Less than a year later, Democrats approved a law that moved all propositions to November elections. It also moved ACA 4 to the November 2014 ballot.
“You had a deal that relied on the same five parties being around the next year,” Peter Schaafsma, a longtime fiscal consultant to Assembly Republicans, said of the 2010 budget talks.
Steinberg, Assembly Speaker Pérez and other Democrats now say ACA 4 is too complex to work. Under Brown’s proposal last month, capital-gains revenue above 6.5 percent of the general fund would go into the reserve. Brown also wants to create a special pot with the reserve for schools. And Brown said his proposal would allow lawmakers to use the reserve to pay down debt.

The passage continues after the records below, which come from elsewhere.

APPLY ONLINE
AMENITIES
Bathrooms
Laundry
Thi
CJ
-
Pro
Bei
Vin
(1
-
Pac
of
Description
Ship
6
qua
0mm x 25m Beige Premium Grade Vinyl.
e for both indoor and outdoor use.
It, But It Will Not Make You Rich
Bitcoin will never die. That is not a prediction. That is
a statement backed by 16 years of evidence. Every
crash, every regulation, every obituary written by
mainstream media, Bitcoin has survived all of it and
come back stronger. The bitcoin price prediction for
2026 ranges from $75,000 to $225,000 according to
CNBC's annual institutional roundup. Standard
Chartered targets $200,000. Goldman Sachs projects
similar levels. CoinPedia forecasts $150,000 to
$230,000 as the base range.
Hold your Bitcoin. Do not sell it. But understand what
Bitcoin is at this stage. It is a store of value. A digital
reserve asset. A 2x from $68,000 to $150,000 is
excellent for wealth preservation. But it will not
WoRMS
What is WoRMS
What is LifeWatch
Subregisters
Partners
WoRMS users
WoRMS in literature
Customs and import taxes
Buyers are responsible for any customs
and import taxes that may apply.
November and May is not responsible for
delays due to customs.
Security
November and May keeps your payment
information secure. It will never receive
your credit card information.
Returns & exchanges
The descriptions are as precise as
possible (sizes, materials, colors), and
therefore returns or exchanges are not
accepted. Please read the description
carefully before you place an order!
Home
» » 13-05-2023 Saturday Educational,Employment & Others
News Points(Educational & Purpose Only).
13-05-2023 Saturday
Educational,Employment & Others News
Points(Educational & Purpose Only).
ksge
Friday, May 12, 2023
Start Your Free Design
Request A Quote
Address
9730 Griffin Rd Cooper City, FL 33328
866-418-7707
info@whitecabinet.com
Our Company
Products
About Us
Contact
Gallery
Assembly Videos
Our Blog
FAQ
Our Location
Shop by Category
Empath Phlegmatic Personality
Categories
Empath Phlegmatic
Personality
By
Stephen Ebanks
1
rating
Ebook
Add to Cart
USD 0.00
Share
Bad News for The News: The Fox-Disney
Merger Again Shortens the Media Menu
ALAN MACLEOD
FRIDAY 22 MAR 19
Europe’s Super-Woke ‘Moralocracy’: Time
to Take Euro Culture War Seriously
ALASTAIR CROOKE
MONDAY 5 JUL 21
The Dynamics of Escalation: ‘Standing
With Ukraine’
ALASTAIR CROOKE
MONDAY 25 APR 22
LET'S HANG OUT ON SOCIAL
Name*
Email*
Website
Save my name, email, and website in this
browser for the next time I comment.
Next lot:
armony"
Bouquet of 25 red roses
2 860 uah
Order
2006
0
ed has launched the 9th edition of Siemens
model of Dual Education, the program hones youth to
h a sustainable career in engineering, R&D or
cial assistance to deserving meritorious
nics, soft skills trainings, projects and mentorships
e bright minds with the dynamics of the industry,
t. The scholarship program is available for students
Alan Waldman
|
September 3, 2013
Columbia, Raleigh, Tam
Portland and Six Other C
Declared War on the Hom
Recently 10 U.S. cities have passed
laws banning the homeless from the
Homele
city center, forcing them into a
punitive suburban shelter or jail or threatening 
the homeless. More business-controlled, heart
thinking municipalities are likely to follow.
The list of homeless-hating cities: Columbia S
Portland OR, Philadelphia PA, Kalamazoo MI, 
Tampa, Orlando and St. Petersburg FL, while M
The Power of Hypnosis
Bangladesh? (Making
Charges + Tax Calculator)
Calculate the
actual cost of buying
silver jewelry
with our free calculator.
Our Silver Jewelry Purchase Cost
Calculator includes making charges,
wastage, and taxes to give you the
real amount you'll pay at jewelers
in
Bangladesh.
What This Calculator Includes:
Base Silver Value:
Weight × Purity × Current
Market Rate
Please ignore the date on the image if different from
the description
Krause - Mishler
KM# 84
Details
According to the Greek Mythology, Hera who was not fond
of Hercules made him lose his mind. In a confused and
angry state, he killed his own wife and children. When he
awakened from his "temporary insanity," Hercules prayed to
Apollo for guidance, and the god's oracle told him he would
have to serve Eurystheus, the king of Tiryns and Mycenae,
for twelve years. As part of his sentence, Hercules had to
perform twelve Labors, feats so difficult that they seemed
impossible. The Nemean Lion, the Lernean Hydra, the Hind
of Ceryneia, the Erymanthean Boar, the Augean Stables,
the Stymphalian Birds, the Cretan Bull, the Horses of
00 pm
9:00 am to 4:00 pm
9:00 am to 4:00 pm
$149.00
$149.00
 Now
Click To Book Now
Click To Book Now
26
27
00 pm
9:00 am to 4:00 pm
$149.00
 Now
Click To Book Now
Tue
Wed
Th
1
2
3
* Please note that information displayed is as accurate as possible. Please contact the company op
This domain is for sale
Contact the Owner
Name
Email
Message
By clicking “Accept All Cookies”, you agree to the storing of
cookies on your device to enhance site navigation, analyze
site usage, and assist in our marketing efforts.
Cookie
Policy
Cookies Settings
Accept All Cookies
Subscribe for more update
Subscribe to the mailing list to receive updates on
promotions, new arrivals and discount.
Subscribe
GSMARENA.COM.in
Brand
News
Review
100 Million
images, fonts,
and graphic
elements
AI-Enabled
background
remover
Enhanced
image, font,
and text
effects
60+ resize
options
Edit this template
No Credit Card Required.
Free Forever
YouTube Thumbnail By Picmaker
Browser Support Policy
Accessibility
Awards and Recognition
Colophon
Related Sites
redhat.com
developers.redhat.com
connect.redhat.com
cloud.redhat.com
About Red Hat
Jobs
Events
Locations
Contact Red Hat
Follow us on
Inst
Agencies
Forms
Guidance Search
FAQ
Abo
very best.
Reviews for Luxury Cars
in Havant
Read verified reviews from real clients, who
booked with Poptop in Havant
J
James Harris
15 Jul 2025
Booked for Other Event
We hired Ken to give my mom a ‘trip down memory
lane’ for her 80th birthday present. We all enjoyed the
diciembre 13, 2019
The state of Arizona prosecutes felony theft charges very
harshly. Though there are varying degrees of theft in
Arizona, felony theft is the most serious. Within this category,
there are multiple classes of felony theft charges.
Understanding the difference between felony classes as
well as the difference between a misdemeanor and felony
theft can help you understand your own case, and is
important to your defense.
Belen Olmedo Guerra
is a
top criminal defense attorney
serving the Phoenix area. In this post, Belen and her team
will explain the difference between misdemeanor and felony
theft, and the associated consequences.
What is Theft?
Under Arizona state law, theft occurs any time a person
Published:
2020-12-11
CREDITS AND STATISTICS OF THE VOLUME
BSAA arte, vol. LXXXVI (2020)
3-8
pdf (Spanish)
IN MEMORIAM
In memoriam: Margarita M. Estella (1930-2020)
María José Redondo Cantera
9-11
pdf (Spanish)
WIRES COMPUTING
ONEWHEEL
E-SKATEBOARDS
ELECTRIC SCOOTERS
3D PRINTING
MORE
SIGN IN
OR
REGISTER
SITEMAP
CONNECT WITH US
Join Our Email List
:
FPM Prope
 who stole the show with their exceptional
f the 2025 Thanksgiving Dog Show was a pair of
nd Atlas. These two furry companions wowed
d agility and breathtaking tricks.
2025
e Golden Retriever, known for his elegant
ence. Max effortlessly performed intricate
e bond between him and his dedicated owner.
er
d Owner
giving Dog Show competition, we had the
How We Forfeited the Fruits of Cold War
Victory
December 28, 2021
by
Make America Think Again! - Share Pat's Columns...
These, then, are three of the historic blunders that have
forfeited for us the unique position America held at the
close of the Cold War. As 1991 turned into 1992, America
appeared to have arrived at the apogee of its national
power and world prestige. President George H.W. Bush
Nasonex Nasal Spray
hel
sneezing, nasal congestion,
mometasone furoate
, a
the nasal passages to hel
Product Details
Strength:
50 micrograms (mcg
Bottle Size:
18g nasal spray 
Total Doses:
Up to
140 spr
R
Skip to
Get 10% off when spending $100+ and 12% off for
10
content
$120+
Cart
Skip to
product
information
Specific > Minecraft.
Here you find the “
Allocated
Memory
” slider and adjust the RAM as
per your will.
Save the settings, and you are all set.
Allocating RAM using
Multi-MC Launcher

Republicans, though, say the real goal is to adopt a weaker reserve that groups with a stake in the state budget, such as health, welfare and labor interests, could circumvent.
“All that work, gone,” former Senate Republican Leader Dennis Hollingsworth, who negotiated the pact, posted on Facebook last month. “Also remembering the criticism that our 2010 deal wasn’t tough enough. Wanted the whole loaf. Now there’s not even any scraps.”
Steinberg, who also negotiated the 2010 pact, said Democrats will produce a better reserve.
“Governor Schwarzengger was on his way out. He wasn’t all that invested in the details. And we had to get the budget done,” Steinberg said of the talks then. “It was imperfect, we recognized it as such at the time, and we have the right to seek to change it with a two-thirds vote.”